> _Task requirements_: Wherever a picture appears in the listing below, leave it out and reproduce the rest exactly.

*** Block opens ***

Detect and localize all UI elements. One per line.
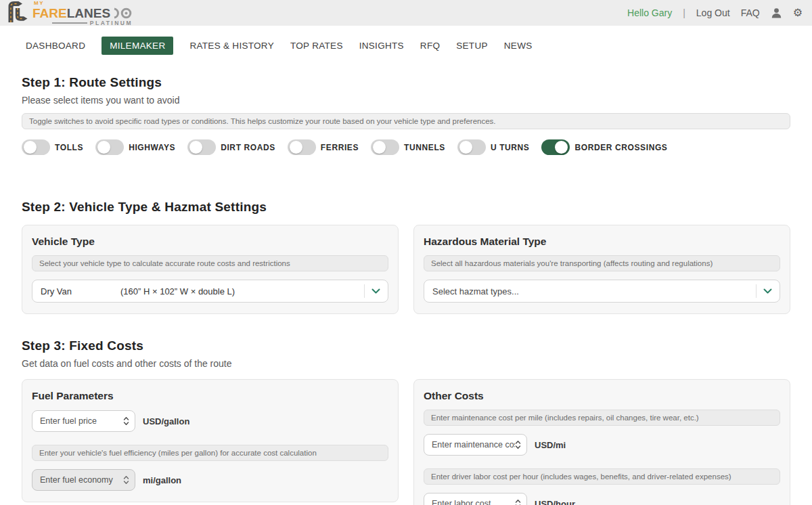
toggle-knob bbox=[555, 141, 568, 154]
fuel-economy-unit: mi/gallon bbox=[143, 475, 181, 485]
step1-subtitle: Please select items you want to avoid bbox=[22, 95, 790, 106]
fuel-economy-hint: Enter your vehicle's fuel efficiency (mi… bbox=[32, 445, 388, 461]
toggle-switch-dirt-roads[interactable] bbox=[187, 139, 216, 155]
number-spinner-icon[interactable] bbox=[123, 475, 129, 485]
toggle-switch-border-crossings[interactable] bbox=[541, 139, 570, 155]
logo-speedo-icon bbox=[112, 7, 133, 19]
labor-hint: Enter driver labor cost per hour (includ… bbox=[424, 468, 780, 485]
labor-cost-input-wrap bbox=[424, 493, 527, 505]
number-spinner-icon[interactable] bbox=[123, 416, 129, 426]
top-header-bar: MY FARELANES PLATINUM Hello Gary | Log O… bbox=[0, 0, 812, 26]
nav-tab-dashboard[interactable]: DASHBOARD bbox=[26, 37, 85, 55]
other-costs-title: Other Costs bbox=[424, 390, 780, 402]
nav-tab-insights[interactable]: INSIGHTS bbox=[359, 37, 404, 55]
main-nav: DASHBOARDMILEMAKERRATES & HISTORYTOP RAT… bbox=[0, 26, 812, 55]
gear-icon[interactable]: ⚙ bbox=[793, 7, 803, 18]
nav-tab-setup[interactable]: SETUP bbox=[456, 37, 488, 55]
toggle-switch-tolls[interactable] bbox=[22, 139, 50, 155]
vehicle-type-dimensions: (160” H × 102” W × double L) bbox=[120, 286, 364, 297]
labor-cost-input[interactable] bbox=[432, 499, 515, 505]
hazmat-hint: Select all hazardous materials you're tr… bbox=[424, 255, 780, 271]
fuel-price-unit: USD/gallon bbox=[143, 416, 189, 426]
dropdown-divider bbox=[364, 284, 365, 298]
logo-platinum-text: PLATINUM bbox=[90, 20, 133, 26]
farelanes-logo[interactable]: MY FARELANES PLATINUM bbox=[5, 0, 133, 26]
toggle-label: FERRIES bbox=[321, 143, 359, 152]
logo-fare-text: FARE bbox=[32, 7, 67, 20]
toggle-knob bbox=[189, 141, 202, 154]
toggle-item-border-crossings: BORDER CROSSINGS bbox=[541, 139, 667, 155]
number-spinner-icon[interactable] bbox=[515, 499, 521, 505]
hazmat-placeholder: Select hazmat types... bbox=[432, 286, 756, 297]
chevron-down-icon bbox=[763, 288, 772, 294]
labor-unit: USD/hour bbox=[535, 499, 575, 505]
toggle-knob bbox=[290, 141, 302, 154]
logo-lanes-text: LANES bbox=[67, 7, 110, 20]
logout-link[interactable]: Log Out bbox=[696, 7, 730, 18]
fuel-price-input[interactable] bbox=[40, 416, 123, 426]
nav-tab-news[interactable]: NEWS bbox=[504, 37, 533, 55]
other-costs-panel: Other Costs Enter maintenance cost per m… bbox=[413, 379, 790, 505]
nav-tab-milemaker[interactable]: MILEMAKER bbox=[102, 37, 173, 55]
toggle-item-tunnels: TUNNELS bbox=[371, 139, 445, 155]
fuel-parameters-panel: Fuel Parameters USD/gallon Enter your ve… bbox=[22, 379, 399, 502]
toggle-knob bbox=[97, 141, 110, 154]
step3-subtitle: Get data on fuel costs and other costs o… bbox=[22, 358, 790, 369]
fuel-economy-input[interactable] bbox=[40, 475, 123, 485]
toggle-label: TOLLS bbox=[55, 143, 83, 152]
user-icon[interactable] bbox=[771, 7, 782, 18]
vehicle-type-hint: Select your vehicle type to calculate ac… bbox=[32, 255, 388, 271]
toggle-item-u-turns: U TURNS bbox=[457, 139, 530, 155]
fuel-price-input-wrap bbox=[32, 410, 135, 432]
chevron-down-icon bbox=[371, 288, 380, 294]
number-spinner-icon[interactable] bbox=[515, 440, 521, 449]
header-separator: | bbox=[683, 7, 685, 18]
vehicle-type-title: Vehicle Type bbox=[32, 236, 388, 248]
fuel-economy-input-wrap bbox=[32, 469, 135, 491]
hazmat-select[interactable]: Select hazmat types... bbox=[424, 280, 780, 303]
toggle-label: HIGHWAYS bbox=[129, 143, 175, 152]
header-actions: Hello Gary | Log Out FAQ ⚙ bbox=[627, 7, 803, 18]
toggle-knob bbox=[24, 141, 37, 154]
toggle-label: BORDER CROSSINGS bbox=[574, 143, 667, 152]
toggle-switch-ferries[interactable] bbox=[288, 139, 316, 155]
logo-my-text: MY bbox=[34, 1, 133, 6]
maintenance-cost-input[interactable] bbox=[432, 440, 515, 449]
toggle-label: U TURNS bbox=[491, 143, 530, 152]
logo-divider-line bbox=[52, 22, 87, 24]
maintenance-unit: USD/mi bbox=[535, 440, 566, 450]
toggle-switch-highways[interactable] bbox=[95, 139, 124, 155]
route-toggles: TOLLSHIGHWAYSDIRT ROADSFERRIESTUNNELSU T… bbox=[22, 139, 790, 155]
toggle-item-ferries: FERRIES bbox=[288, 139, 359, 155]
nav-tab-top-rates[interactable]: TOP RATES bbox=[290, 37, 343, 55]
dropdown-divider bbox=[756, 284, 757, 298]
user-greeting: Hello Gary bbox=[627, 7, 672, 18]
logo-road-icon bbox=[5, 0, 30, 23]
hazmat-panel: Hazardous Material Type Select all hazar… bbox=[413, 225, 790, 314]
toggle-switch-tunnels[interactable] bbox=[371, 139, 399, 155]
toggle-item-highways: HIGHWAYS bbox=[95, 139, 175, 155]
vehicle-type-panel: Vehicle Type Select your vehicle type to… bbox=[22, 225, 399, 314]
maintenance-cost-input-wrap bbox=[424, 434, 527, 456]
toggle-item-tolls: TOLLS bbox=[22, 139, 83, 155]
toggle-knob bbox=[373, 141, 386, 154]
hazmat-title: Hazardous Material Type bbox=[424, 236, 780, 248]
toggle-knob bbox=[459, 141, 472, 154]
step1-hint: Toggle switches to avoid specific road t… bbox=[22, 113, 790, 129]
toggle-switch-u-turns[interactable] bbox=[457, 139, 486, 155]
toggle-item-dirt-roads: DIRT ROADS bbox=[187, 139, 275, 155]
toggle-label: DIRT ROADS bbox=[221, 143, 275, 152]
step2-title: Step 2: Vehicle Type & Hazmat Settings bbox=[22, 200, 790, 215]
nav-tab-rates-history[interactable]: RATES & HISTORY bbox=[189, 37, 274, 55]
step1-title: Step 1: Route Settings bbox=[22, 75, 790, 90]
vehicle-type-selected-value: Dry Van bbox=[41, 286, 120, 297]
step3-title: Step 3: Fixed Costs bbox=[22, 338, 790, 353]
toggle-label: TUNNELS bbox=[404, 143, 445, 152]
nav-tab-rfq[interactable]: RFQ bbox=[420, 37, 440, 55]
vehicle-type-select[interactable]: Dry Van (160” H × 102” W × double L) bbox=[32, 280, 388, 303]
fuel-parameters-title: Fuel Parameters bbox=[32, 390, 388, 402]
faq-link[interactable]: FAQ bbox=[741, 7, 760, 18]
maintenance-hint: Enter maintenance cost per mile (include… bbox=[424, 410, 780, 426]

*** Block closes ***

> _Reply to the exercise_:
Detect and localize all UI elements. One per line.
toggle-knob bbox=[555, 141, 568, 154]
fuel-economy-unit: mi/gallon bbox=[143, 475, 181, 485]
step1-subtitle: Please select items you want to avoid bbox=[22, 95, 790, 106]
fuel-economy-hint: Enter your vehicle's fuel efficiency (mi… bbox=[32, 445, 388, 461]
toggle-switch-dirt-roads[interactable] bbox=[187, 139, 216, 155]
number-spinner-icon[interactable] bbox=[123, 475, 129, 485]
toggle-switch-border-crossings[interactable] bbox=[541, 139, 570, 155]
logo-speedo-icon bbox=[112, 7, 133, 19]
labor-hint: Enter driver labor cost per hour (includ… bbox=[424, 468, 780, 485]
labor-cost-input-wrap bbox=[424, 493, 527, 505]
number-spinner-icon[interactable] bbox=[123, 416, 129, 426]
top-header-bar: MY FARELANES PLATINUM Hello Gary | Log O… bbox=[0, 0, 812, 26]
nav-tab-dashboard[interactable]: DASHBOARD bbox=[26, 37, 85, 55]
other-costs-title: Other Costs bbox=[424, 390, 780, 402]
nav-tab-insights[interactable]: INSIGHTS bbox=[359, 37, 404, 55]
main-nav: DASHBOARDMILEMAKERRATES & HISTORYTOP RAT… bbox=[0, 26, 812, 55]
gear-icon[interactable]: ⚙ bbox=[793, 7, 803, 18]
nav-tab-setup[interactable]: SETUP bbox=[456, 37, 488, 55]
toggle-switch-tolls[interactable] bbox=[22, 139, 50, 155]
vehicle-type-dimensions: (160” H × 102” W × double L) bbox=[120, 286, 364, 297]
labor-cost-input[interactable] bbox=[432, 499, 515, 505]
hazmat-hint: Select all hazardous materials you're tr… bbox=[424, 255, 780, 271]
fuel-price-unit: USD/gallon bbox=[143, 416, 189, 426]
dropdown-divider bbox=[364, 284, 365, 298]
logo-platinum-text: PLATINUM bbox=[90, 20, 133, 26]
farelanes-logo[interactable]: MY FARELANES PLATINUM bbox=[5, 0, 133, 26]
toggle-label: FERRIES bbox=[321, 143, 359, 152]
logo-fare-text: FARE bbox=[32, 7, 67, 20]
toggle-knob bbox=[189, 141, 202, 154]
toggle-item-border-crossings: BORDER CROSSINGS bbox=[541, 139, 667, 155]
number-spinner-icon[interactable] bbox=[515, 499, 521, 505]
hazmat-placeholder: Select hazmat types... bbox=[432, 286, 756, 297]
chevron-down-icon bbox=[763, 288, 772, 294]
labor-unit: USD/hour bbox=[535, 499, 575, 505]
toggle-knob bbox=[290, 141, 302, 154]
logo-lanes-text: LANES bbox=[67, 7, 110, 20]
logout-link[interactable]: Log Out bbox=[696, 7, 730, 18]
fuel-price-input[interactable] bbox=[40, 416, 123, 426]
nav-tab-news[interactable]: NEWS bbox=[504, 37, 533, 55]
other-costs-panel: Other Costs Enter maintenance cost per m… bbox=[413, 379, 790, 505]
nav-tab-milemaker[interactable]: MILEMAKER bbox=[102, 37, 173, 55]
toggle-item-tunnels: TUNNELS bbox=[371, 139, 445, 155]
fuel-parameters-panel: Fuel Parameters USD/gallon Enter your ve… bbox=[22, 379, 399, 502]
toggle-knob bbox=[97, 141, 110, 154]
step3-subtitle: Get data on fuel costs and other costs o… bbox=[22, 358, 790, 369]
fuel-economy-input[interactable] bbox=[40, 475, 123, 485]
toggle-label: TOLLS bbox=[55, 143, 83, 152]
user-icon[interactable] bbox=[771, 7, 782, 18]
vehicle-type-hint: Select your vehicle type to calculate ac… bbox=[32, 255, 388, 271]
toggle-item-u-turns: U TURNS bbox=[457, 139, 530, 155]
fuel-price-input-wrap bbox=[32, 410, 135, 432]
chevron-down-icon bbox=[371, 288, 380, 294]
number-spinner-icon[interactable] bbox=[515, 440, 521, 449]
header-separator: | bbox=[683, 7, 685, 18]
vehicle-type-title: Vehicle Type bbox=[32, 236, 388, 248]
fuel-economy-input-wrap bbox=[32, 469, 135, 491]
hazmat-select[interactable]: Select hazmat types... bbox=[424, 280, 780, 303]
toggle-label: HIGHWAYS bbox=[129, 143, 175, 152]
header-actions: Hello Gary | Log Out FAQ ⚙ bbox=[627, 7, 803, 18]
toggle-knob bbox=[24, 141, 37, 154]
toggle-label: BORDER CROSSINGS bbox=[574, 143, 667, 152]
toggle-switch-ferries[interactable] bbox=[288, 139, 316, 155]
logo-my-text: MY bbox=[34, 1, 133, 6]
maintenance-cost-input[interactable] bbox=[432, 440, 515, 449]
toggle-label: U TURNS bbox=[491, 143, 530, 152]
logo-divider-line bbox=[52, 22, 87, 24]
maintenance-unit: USD/mi bbox=[535, 440, 566, 450]
toggle-switch-highways[interactable] bbox=[95, 139, 124, 155]
route-toggles: TOLLSHIGHWAYSDIRT ROADSFERRIESTUNNELSU T… bbox=[22, 139, 790, 155]
toggle-item-ferries: FERRIES bbox=[288, 139, 359, 155]
nav-tab-top-rates[interactable]: TOP RATES bbox=[290, 37, 343, 55]
dropdown-divider bbox=[756, 284, 757, 298]
user-greeting: Hello Gary bbox=[627, 7, 672, 18]
logo-road-icon bbox=[5, 0, 30, 23]
hazmat-panel: Hazardous Material Type Select all hazar… bbox=[413, 225, 790, 314]
toggle-switch-tunnels[interactable] bbox=[371, 139, 399, 155]
toggle-item-highways: HIGHWAYS bbox=[95, 139, 175, 155]
vehicle-type-panel: Vehicle Type Select your vehicle type to… bbox=[22, 225, 399, 314]
maintenance-cost-input-wrap bbox=[424, 434, 527, 456]
toggle-item-tolls: TOLLS bbox=[22, 139, 83, 155]
toggle-knob bbox=[373, 141, 386, 154]
hazmat-title: Hazardous Material Type bbox=[424, 236, 780, 248]
toggle-knob bbox=[459, 141, 472, 154]
step1-hint: Toggle switches to avoid specific road t… bbox=[22, 113, 790, 129]
toggle-switch-u-turns[interactable] bbox=[457, 139, 486, 155]
toggle-item-dirt-roads: DIRT ROADS bbox=[187, 139, 275, 155]
toggle-label: DIRT ROADS bbox=[221, 143, 275, 152]
step2-title: Step 2: Vehicle Type & Hazmat Settings bbox=[22, 200, 790, 215]
nav-tab-rates-history[interactable]: RATES & HISTORY bbox=[189, 37, 274, 55]
step1-title: Step 1: Route Settings bbox=[22, 75, 790, 90]
vehicle-type-selected-value: Dry Van bbox=[41, 286, 120, 297]
step3-title: Step 3: Fixed Costs bbox=[22, 338, 790, 353]
toggle-label: TUNNELS bbox=[404, 143, 445, 152]
nav-tab-rfq[interactable]: RFQ bbox=[420, 37, 440, 55]
vehicle-type-select[interactable]: Dry Van (160” H × 102” W × double L) bbox=[32, 280, 388, 303]
fuel-parameters-title: Fuel Parameters bbox=[32, 390, 388, 402]
faq-link[interactable]: FAQ bbox=[741, 7, 760, 18]
maintenance-hint: Enter maintenance cost per mile (include… bbox=[424, 410, 780, 426]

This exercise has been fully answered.